Specificità e Valori della Pesca Ricreativa
7 Marzo 2019 ore 09:36

Specificità e Valori della Pesca Ricreativa

Per la prima volta, organismi politici dell'Unione si pronunciano sulla pesca ricreativa non in relazione a quella professionale, ma indicandone specificità e valori, l'economia collegata e la partecipazione sociale.
Alberto Belfiori

Il cambiamento in Sardegna non c’è stato. Arriverà domani? Chi può dirlo? Certo è che la pescasportiva prosegue il suo cammino incerto, messo in discussione ad ogni confronto. Contrario, infatti, soffia il vento dei professionisti, sempre più determinati a seminare mine nel nostro percorso. La licenza di pesca che sostengono con fervore è l’emblema di questa guerra mai vinta e mai persa. La realtà è triste, logorante, soprattutto per noi che non riusciamo a portare acqua al nostro mulino. Quello che ho sempre sostenuto è che al pescatore sportivo manca un’identità, forte, e anzi dipende dal suo avversario, quale tredicesima costa del più radicato e strutturato “professionista”. Forse però le cose possono cambiare. In questi ultimi anni abbiamo assistito a un dibattito, in seno all’Europa, spesso a favore della nostra categoria, altre volte contro. Ma, oggi, per la prima volta, come anticipa il sito di Apr, la Commissione pesca Ue ha sottoscritto un accordo sul piano pluriennale per la pesca, eliminando molti degli emendamenti discriminatori proposti e adottati dal Parlamento per la pesca ricreativa.

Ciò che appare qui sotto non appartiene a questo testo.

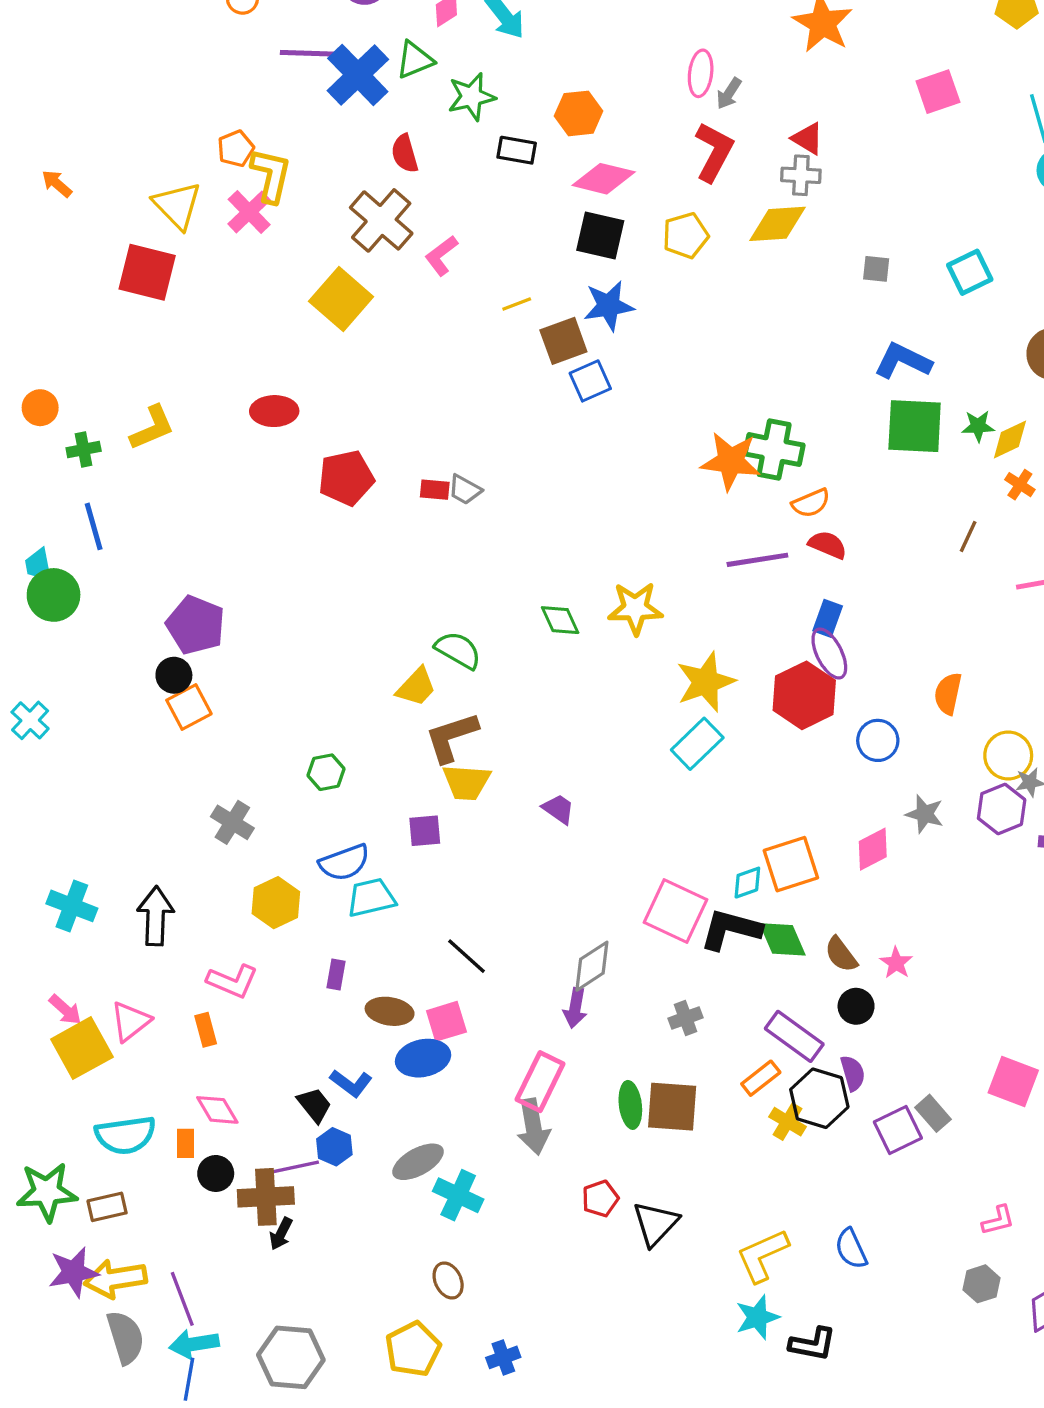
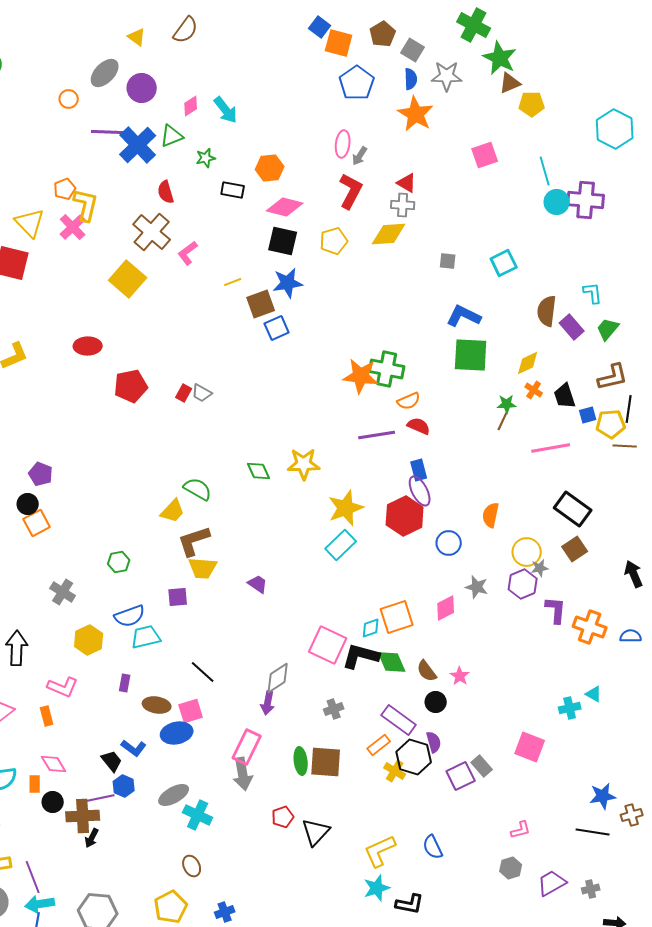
green star: (472, 97) -> (206, 158), size x0.7
green star: (978, 426) -> (507, 404), moved
red rectangle: (435, 490) -> (184, 393), turned -66
blue rectangle: (828, 618) -> (419, 470), turned -35
purple pentagon: (196, 625) -> (41, 474), size x0.7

In sintesi, l’articolo 7 è stato ripreso di sana pianta, decidendo che: “il Consiglio debba prendere in considerazione criteri ambientali, sociali ed economici, quando stabilisce limiti alla pesca ricreativa. Per la prima volta, quindi, gli organismi politici dell'Unione si pronunciano sulla pesca ricreativa non in relazione a quella professionale, ma indicandone specificità e valori, l'economia collegata e la partecipazione sociale”. In parole povere si rafforza il criterio per cui il pescatore sportivo-ricreativo assume una propria fisionomia e identità, legata, lo ripetiamo, alla caratura economica e sociale. Le indicazioni che suggerisce il più alto tavolo amministrativo, a cui i paesi membri devono prima o poi prestare orecchio, sono, in breve, quelle di prendere coscienza scientifica del fenomeno pesca, senza discriminazioni e anzi, affrancandosi completamente da quel mondo parallelo che si chiama pesca professionale.